Activity:
All lines from the line containing "uniques sur ce" up to and including the last line of the entries must be written out exactly, with no others.

Start of Records shown

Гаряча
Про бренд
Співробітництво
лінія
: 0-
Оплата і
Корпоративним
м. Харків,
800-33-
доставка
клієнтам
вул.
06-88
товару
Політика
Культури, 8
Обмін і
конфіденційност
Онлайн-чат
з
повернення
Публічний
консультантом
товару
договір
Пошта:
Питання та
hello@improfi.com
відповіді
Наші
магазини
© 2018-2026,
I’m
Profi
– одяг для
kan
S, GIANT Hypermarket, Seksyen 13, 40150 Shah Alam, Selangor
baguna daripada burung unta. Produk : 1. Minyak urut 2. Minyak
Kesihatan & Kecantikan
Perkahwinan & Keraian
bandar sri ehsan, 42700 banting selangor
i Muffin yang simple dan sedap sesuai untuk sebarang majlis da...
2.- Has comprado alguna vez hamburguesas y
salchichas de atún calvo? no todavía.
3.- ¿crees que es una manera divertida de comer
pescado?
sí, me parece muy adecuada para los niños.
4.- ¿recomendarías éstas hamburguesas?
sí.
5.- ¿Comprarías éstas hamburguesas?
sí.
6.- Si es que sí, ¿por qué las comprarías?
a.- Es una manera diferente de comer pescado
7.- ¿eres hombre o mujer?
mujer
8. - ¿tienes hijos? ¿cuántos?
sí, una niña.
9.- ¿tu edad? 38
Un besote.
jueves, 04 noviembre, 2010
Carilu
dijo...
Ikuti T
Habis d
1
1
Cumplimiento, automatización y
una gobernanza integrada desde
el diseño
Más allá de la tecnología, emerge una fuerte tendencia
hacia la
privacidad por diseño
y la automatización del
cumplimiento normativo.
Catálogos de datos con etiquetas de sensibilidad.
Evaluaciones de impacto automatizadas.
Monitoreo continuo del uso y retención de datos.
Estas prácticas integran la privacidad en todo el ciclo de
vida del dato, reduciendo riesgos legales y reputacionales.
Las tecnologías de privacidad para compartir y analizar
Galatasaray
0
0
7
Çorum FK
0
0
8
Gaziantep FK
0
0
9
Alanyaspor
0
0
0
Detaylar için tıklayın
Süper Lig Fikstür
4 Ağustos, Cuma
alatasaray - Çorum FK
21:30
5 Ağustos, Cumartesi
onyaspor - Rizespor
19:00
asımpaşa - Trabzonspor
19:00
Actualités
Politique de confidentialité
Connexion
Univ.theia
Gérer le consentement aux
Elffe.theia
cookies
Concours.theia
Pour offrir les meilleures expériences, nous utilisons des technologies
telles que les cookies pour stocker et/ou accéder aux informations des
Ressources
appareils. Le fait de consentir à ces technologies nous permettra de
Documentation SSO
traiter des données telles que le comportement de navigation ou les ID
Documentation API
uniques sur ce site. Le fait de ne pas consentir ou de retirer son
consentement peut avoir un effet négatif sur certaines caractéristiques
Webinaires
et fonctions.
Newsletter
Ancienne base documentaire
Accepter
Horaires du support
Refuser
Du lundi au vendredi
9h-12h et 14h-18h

End of Records shown

Solution below:
uniques sur ce site. Le fait de ne pas consentir ou de retirer son
consentement peut avoir un effet négatif sur certaines caractéristiques
Webinaires
et fonctions.
Newsletter
Ancienne base documentaire
Accepter
Horaires du support
Refuser
Du lundi au vendredi
9h-12h et 14h-18h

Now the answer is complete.